3° Trattare con rispetto filosofico la questione religiosa, cioè

teologica. Quelle parole di Mazzini, i Mazziniani chiamano concilianti.

Io ho pensato di occupare il mio tempo in cose utili. Dopo

ciò, credo, non vi sarà più chi pensi a conciliazione. Poi, mio caro

amico, credetelo! Mazzini non può conciliarsi perché ha torto, ed

avrei io una massa di torti da imputargli, se volessi occuparmene.

Comunque, essendovi tra i numerosi suoi aderenti molta gente,

che saranno con noi sul campo dell’azione, noi dobbiamo, senza

sottomettersi alle intempestive irrazionali loro esigenze, assicurarli

che anche nella questione politica ci troveranno compagni. Sono

anch’io quindi tra i dissenzienti in dottrine”

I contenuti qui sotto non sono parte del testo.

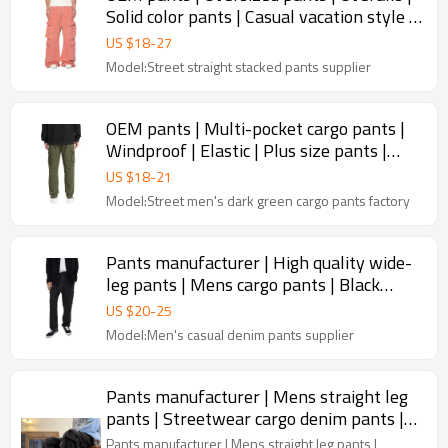
Solid color pants | Casual vacation style |
Grapefruit red
US $
18
-
27
Model:Street straight stacked pants supplier
OEM pants | Multi-pocket cargo pants |
Windproof | Elastic | Plus size pants |
Straight-leg pants
US $
18
-
21
Model:Street men's dark green cargo pants factory
Pants manufacturer | High quality wide-
leg pants | Mens cargo pants | Black
denim washed pants
US $
20
-
25
Model:Men's casual denim pants supplier
Pants manufacturer | Mens straight leg
pants | Streetwear cargo denim pants |
Vintage washed pants
Pants manufacturer | Mens straight leg pants |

- Caprera, 13 gennaio 1873 (n. XXXV)

- Caprera, 29 luglio 1873 (n. XXXVI)

- Caprera, 13 gennaio 1874 (n. XXXIX)

- Caprera, 7 aprile 1874 (n. XL)

- Roma, 7 marzo 1875 (n. XLIII)

- Roma, 20 novembre 1875 (n. 46), “Il Lavoro è alla base della vita

umana: la poltroneria, anititesi dello stesso, è adottata dai governi

che vogliono i popoli nella corruzione e nel servaggio.”